Boy, there's some confusion around this one.  Let me throw my hat into the ring.

Tremolo or tremelo?
First of all, let's get one thing straight: It's tremolo.  It isn't tremelo.  There's no such word.  In spite of the fact that this isn't in the dictionary, it can be found in relative abundance on eBay.  A quick search turned up 464 hits under the guitar category for "tremolo" vs. 119 hits for "tremelo."  And I couldn't spell check this page without it giving me a heads-up that this was a nonsense word.  So there you go.

Speaking of dictionaries

The odd thing about this term is that is has come to have three distinct and almost completely different, non-overlapping meanings.

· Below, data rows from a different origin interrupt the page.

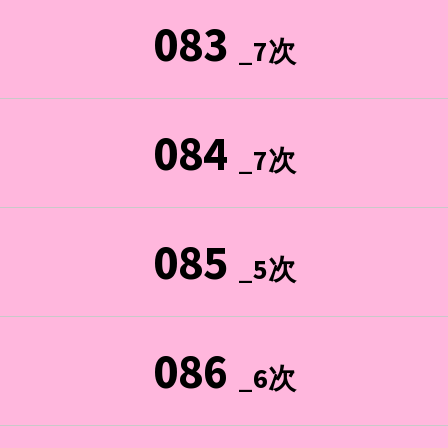
083
_7次
084
_7次
085
_5次
086
_6次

  • Hardware.  Primarily for most of us guitarists, it's the hardware that invariably involves springs and allows you to supply vibrato to your strings by mechanically tightening and/or loosening them around the original pitch.  A lot of people talk in terms of the "whammy bar," although this only works when it's attached to a tremolo.
  • Effects.  It's also a guitar effect.  Rather than altering the pitch of the note, the tremolo effect on amplifiers and guitar effects pedals/processors alternately raises and lowers the volume of the output.  Guitarists like Duane Eddy frequently used this effect to give his guitar a menacing tone from a paradoxically "trembling" sound.  This is common on many country and western recordings.
  • Picking.  Finally, it's also a style of picking.  Rather than altering either the pitch or the volume, tremelo picking is picking a guitar string very rapidly, perhaps on the order of 64th notes, much like that employed in playing a mandolin.  Eddie Van Halen used this approach quite a bit in his early days.  Rather than holding the pick as most of us do between his index finger and thumb, he instead uses his thumb and middle finger.  This changes the center of mass for this hand, and thus makes it easier to rotate rapidly.  Hence we get Eruption.
Hopefully this will be the first page that comes up when you search for the word "tremelo," whatever that is!